The ratings agency said, “The ratings of RenaissanceRe reflect the group’s balance sheet strength, which AM Best categorizes as strongest, as well as its adequate operating performance, favorable business profile and very strong enterprise risk management [ERM].

“The ratings of DaVinci reflect its balance sheet strength, which AM Best categorizes as very strong, as well as its adequate operating performance, neutral business profile and very strong ERM. The ratings also recognize DaVinci’s solid operating performance over the past several years and the company’s ability to maintain a very strong risk-adjusted capitalization. DaVinci’s profile is enhanced due to its affiliation to RenaissanceRe.

“The ratings of Vermeer reflect its balance sheet strength, which AM Best categorizes as very strong, as well as its adequate operating performance, neutral business profile and very strong ERM.

“The ratings of RenaissanceRe also reflect its superior level of risk-adjusted capitalization, the strength and depth of its management team and the ability of the company to deliver strong, long-term profitability over the course of the market cycle. RenaissanceRe is widely recognized for its leadership in ERM, modeling capabilities and as a pioneer in third-party capital management. RenaissanceRe remains a leader in the property catastrophe reinsurance segment and maintains a strong reputation in evaluating risk and effectively deploying capital, and as such, has attracted capital from outside investors to form several successful joint ventures, including DaVinci, Top Layer Reinsurance Ltd. and Vermeer.

“Partially offsetting these strengths is RenaissanceRe’s exposure to high severity losses associated with global catastrophe events.
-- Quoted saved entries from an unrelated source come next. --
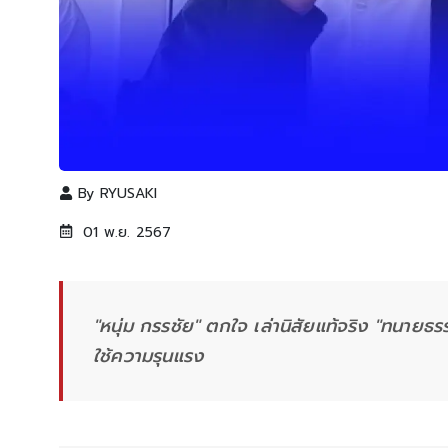
By
RYUSAKI
01 พ.ย. 2567
"หนุ่ม กรรชัย" ตกใจ เล่านิสัยแท้จริง "ทนายธรร
ใช้ความรุนแรง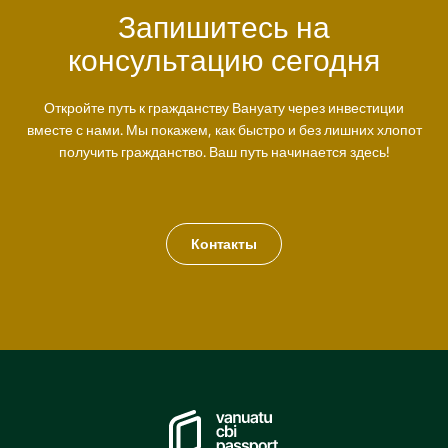
Запишитесь на
консультацию сегодня
Откройте путь к гражданству Вануату через инвестиции
вместе с нами. Мы покажем, как быстро и без лишних хлопот
получить гражданство. Ваш путь начинается здесь!
Контакты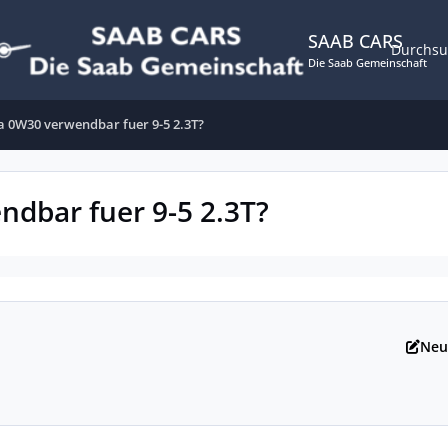
SAAB CARS
Durchs
Die Saab Gemeinschaft
ra 0W30 verwendbar fuer 9-5 2.3T?
ndbar fuer 9-5 2.3T?
Neu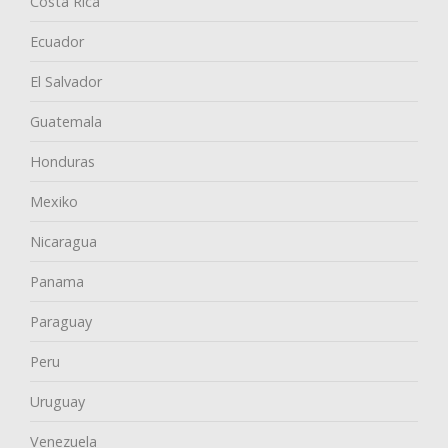
Costa Rica
Ecuador
El Salvador
Guatemala
Honduras
Mexiko
Nicaragua
Panama
Paraguay
Peru
Uruguay
Venezuela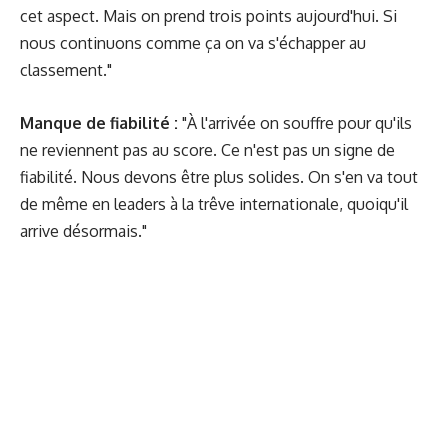
cet aspect. Mais on prend trois points aujourd'hui. Si
nous continuons comme ça on va s'échapper au
classement."
Manque de fiabilité :
"À l'arrivée on souffre pour qu'ils
ne reviennent pas au score. Ce n'est pas un signe de
fiabilité. Nous devons être plus solides. On s'en va tout
de même en leaders à la trêve internationale, quoiqu'il
arrive désormais."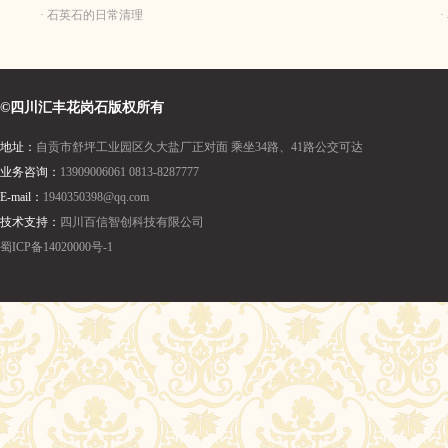
· 石英石的日常清理
©四川汇丰花岗石版权所有
地址：
自贡市舒坪工业园区久大盐厂正对面 乘坐34路、41路公交可达
业务咨询：
13909006061 0813-8287777
E-mail：
1940350398@qq.com
技术支持：
四川百信智创科技有限公司
蜀ICP备14020000号-1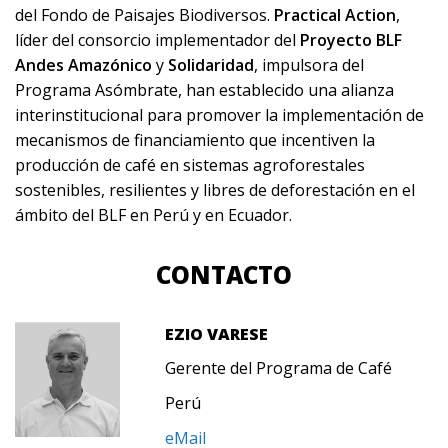
del Fondo de Paisajes Biodiversos.
Practical Action
,
líder del consorcio implementador del
Proyecto BLF
Andes Amazónico
y
Solidaridad
, impulsora del
Programa Asómbrate, han establecido una alianza
interinstitucional para promover la implementación de
mecanismos de financiamiento que incentiven la
producción de café en sistemas agroforestales
sostenibles, resilientes y libres de deforestación en el
ámbito del BLF en Perú y en Ecuador.
CONTACTO
EZIO VARESE
Gerente del Programa de Café
Perú
eMail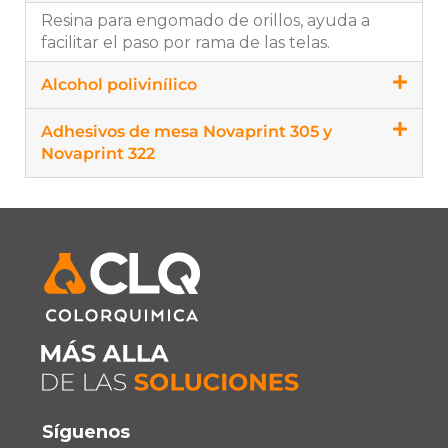
Resina para engomado de orillos, ayuda a
facilitar el paso por rama de las telas.
Alcohol polivinílico
Adhesivos de mesa Novaprint 305 y
Novaprint 322
Síguenos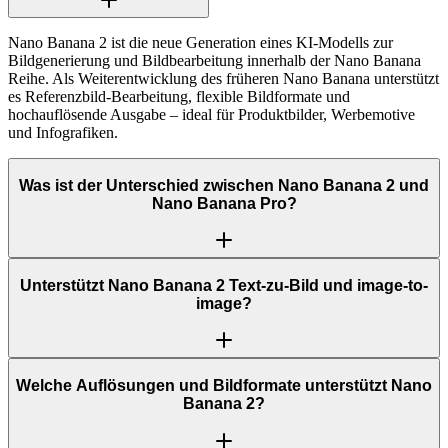
Nano Banana 2 ist die neue Generation eines KI-Modells zur
Bildgenerierung und Bildbearbeitung innerhalb der Nano Banana
Reihe. Als Weiterentwicklung des früheren Nano Banana unterstützt
es Referenzbild-Bearbeitung, flexible Bildformate und
hochauflösende Ausgabe – ideal für Produktbilder, Werbemotive
und Infografiken.
Was ist der Unterschied zwischen Nano Banana 2 und
Nano Banana Pro?
Unterstützt Nano Banana 2 Text-zu-Bild und image-to-
image?
Welche Auflösungen und Bildformate unterstützt Nano
Banana 2?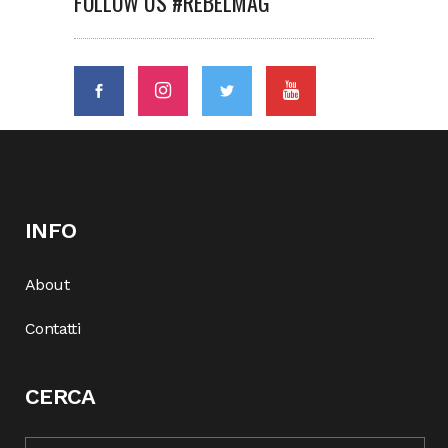
FOLLOW US #REBELMAG
INFO
About
Contatti
CERCA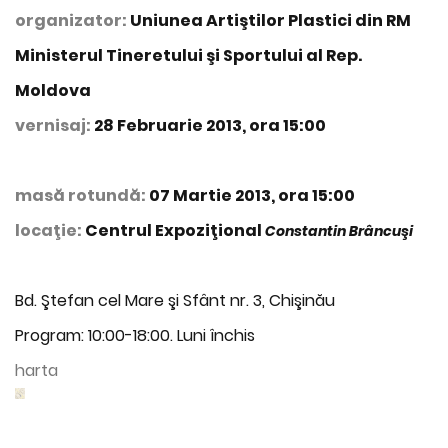
organizator:
Uniunea Artiştilor Plastici din RM
Ministerul Tineretului şi Sportului al Rep.
Moldova
vernisaj:
28 Februarie 2013, ora 15:00
masă rotundă:
07 Martie 2013, ora 15:00
locaţie:
Centrul Expoziţional
Constantin Brâncuşi
Bd. Ştefan cel Mare şi Sfânt nr. 3, Chişinău
Program: 10:00-18:00. Luni închis
harta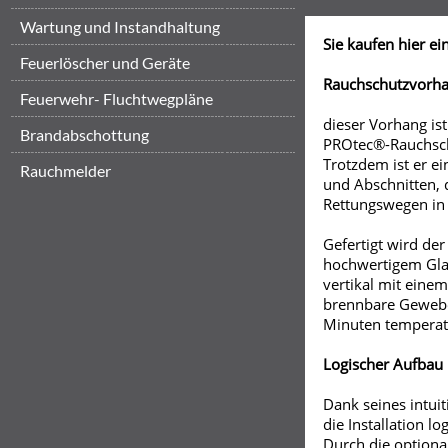
Wartung und Instandhaltung
Sie kaufen hier ei
Feuerlöscher und Geräte
Rauchschutzvorh
Feuerwehr- Fluchtwegpläne
dieser Vorhang is
Brandabschottung
PROtec®-Rauchsch
Trotzdem ist er 
Rauchmelder
und Abschnitten, 
Rettungswegen in 
Gefertigt wird de
hochwertigem Gl
vertikal mit einem
brennbare Gewebe
Minuten temperat
Logischer Aufbau
Dank seines intu
die Installation l
Durch die optiona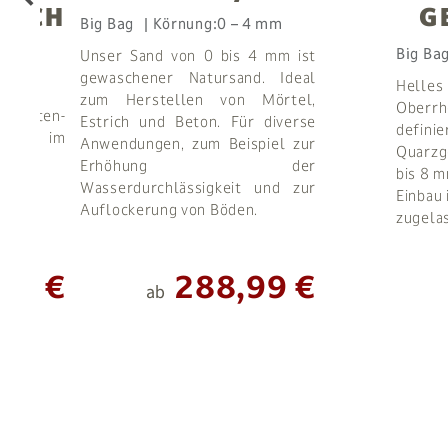
ISCH
G
Big Bag
Körnung:
0 – 4 mm
Big Ba
Unser Sand von 0 bis 4 mm ist
gewaschener Natursand. Ideal
Helles
zum Herstellen von Mörtel,
Oberrh
n Garten-
Estrich und Beton. Für diverse
definie
und im
Anwendungen, zum Beispiel zur
Quarzg
Erhöhung der
bis 8 m
Wasserdurchlässigkeit und zur
Einbau
Auflockerung von Böden.
zugela
90 €
288,99 €
ab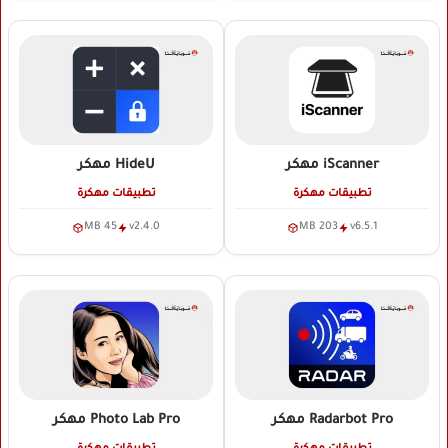
iScanner
مهكر
HideU
مهكر
تطبيقات مهكرة
تطبيقات مهكرة
45 MB
v2.4.0
203 MB
v6.5.1
Radarbot Pro
مهكر
Photo Lab Pro
مهكر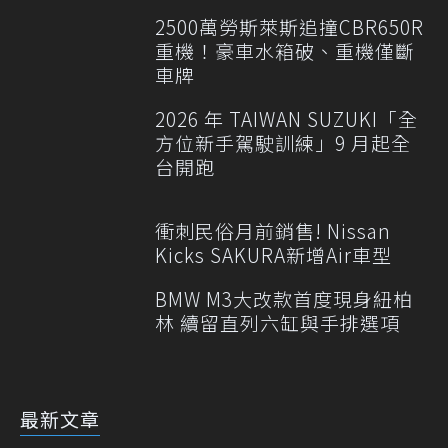
2500萬勞斯萊斯追撞CBR650R
重機！豪車水箱破、重機僅斷
車牌
2026 年 TAIWAN SUZUKI「全
方位新手駕駛訓練」9 月起全
台開跑
衝刺民俗月前銷售! Nissan
Kicks SAKURA新增Air車型
BMW M3大改款首度現身紐柏
林 續留直列六缸與手排選項
最新文章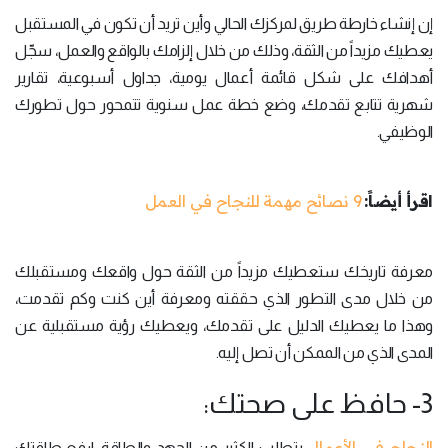
إن إنشاء خارطة طريق لمركزك الحالي وأين تريد أن تكون في المستقبل
يعطيك مزيداً من الثقة، وذلك من خلال إلزامك بالواقع والعمل، سجّل
أهدافك على شكل قائمة أعمال يومية، جداول أسبوعية، تقارير
شهرية تتابع تقدمك، وضع خطة عمل سنوية تتمحور حول تطورك
الوظيفي.
اقرأ أيضاً:
9 نصائح مهمة للنجاح في العمل
معرفة تاريخك ستعطيك مزيداً من الثقة حول واقعك ومستقبلك
من خلال مدى التطور الذي حققته ومعرفة أين كنت وكم تقدمت،
وهذا ما يعطيك الدليل على تقدمك، ويعطيك رؤية مستقبلية عن
المدى الذي من الممكن أن تصل إليه.
3- حافظ على صحتك:
النجاح في الأعمال
يتطلب الكثير من الجهد والطاقة، ارفع طاقتك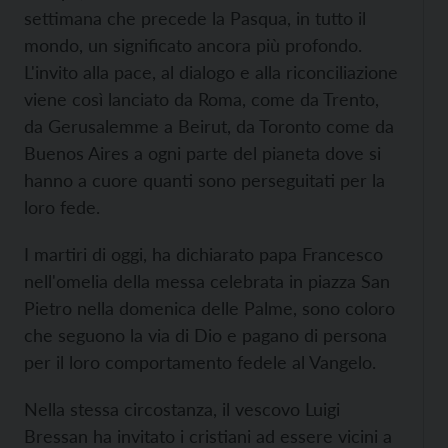
settimana che precede la Pasqua, in tutto il
mondo, un significato ancora più profondo.
L'invito alla pace, al dialogo e alla riconciliazione
viene così lanciato da Roma, come da Trento,
da Gerusalemme a Beirut, da Toronto come da
Buenos Aires a ogni parte del pianeta dove si
hanno a cuore quanti sono perseguitati per la
loro fede.
I martiri di oggi, ha dichiarato papa Francesco
nell'omelia della messa celebrata in piazza San
Pietro nella domenica delle Palme, sono coloro
che seguono la via di Dio e pagano di persona
per il loro comportamento fedele al Vangelo.
Nella stessa circostanza, il vescovo Luigi
Bressan ha invitato i cristiani ad essere vicini a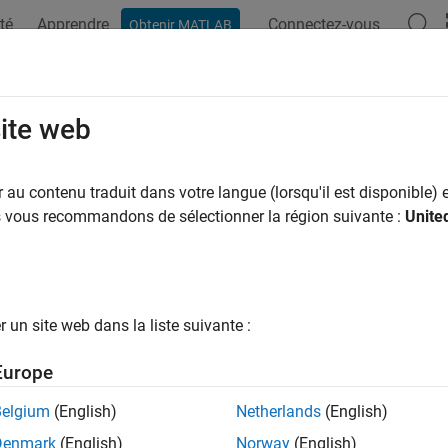
té
Apprendre
Connectez-vous
Obtenir MATLAB
site web
ar
au contenu traduit dans votre langue (lorsqu'il est disponible) e
us vous recommandons de sélectionner la région suivante :
Unite
un site web dans la liste suivante :
Europe
Belgium
(English)
Netherlands
(English)
Denmark
(English)
Norway
(English)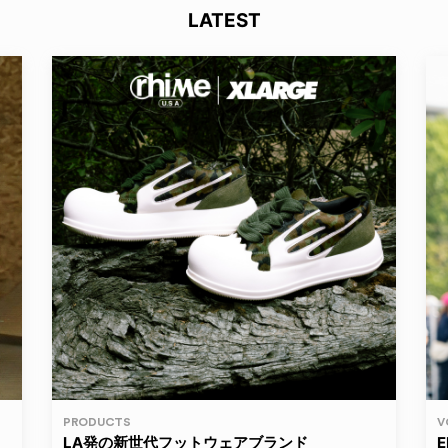
LATEST
PRODUCTS
V
LA発の新世代フットウェアブランド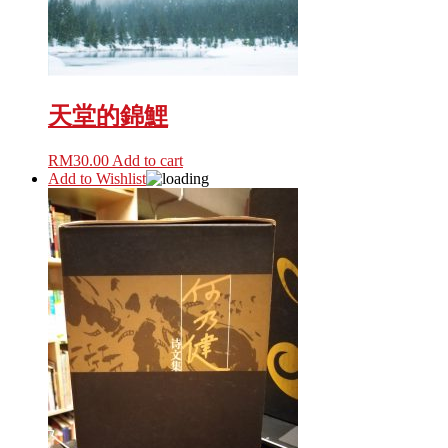
天堂的錦鯉
RM
30.00
Add to cart
Add to Wishlist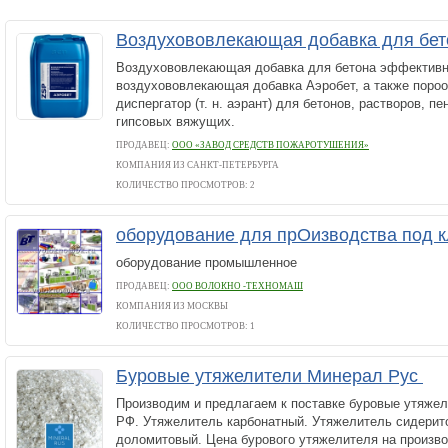
Воздухововлекающая добавка для б
Воздухововлекающая добавка для бетона эффектив
воздухововлекающая добавка Аэробет, а также пороо
диспергатор (т. н. аэрант) для бетонов, растворов, пе
гипсовых вяжущих.
ПРОДАВЕЦ:
ООО «ЗАВОД СРЕДСТВ ПОЖАРОТУШЕНИЯ»
КОМПАНИЯ ИЗ САНКТ-ПЕТЕРБУРГА
КОЛИЧЕСТВО ПРОСМОТРОВ: 2
оборудование для прОизводства под 
оборудование промышленное
ПРОДАВЕЦ:
ООО ВОЛОКНО -ТЕХНОМАШ
КОМПАНИЯ ИЗ МОСКВЫ
КОЛИЧЕСТВО ПРОСМОТРОВ: 1
Буровые утяжелители Минерал Рус
Производим и предлагаем к поставке буровые утяжел
РФ. Утяжелитель карбонатный. Утяжелитель сидерит
доломитовый. Цена бурового утяжелителя на произво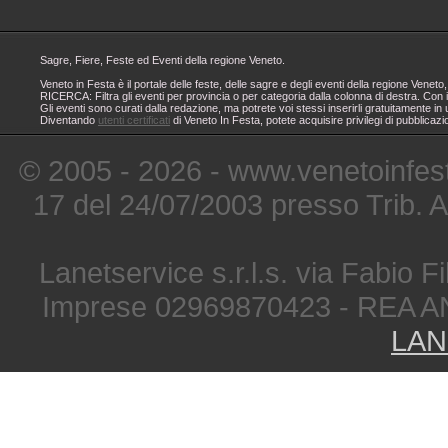
Sagre, Fiere, Feste ed Eventi della regione Veneto.
Veneto in Festa è il portale delle feste, delle sagre e degli eventi della regione Ven
RICERCA: Filtra gli eventi per provincia o per categoria dalla colonna di destra. Con i
Gli eventi sono curati dalla redazione, ma potrete voi stessi inserirli gratuitamente i
Diventando
utenti certificati
di Veneto In Festa, potete acquisire privilegi di pubblicaz
© 2005 - 2026 - www.venetoinfest
17 del 24/07/2003 presso Trib. 
Lanetservice s.r.l.s. via Fabio Fi
Imprese 02969870423 - REA A
LAN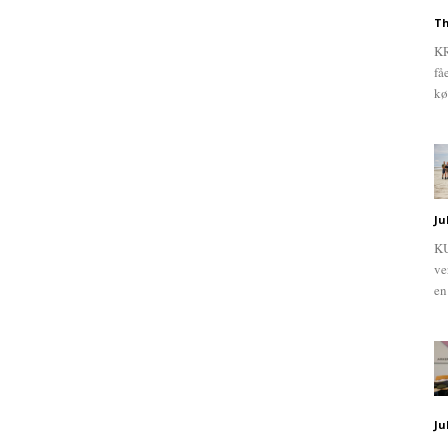
Th
KR
få
kø
Ju
KU
ve
en
Ju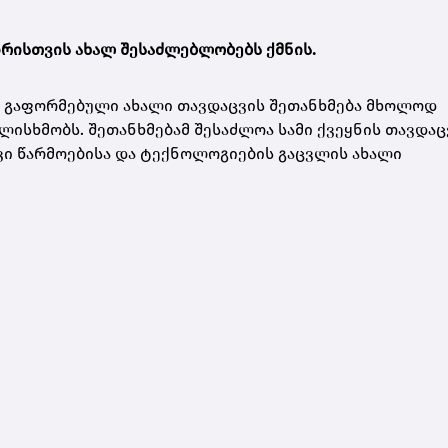
ზრისთვის ახალ შესაძლებლობებს ქმნის.
ის გაფორმებული ახალი თავდაცვის შეთანხმება მხოლოდ
ისხმობს. შეთანხმებამ შესაძლოა სამი ქვეყნის თავდაც
ი წარმოებისა და ტექნოლოგიების გაცვლის ახალი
In addition, the global reinsurance market, and specifically the property catastrophe segment, has experienced overcapacity and pricing pressures over the past few years, which in turn has placed pressure on overall returns.

“RenaissanceRe indicated that during first-quarter 2020 it had net claims and claim expenses of $104 million associated with the COVID-19 pandemic, which primarily represents IBNR related to exposures such as event contingency and event-based casualty covers. Currently, AM Best considers these losses manageable given RenaissanceRe’s limited profile in classes that are expected to be most impacted. AM Best will continue to monitor the situation with the COVID-19 pandemic and possible loss development for RenaissanceRe and the industry.”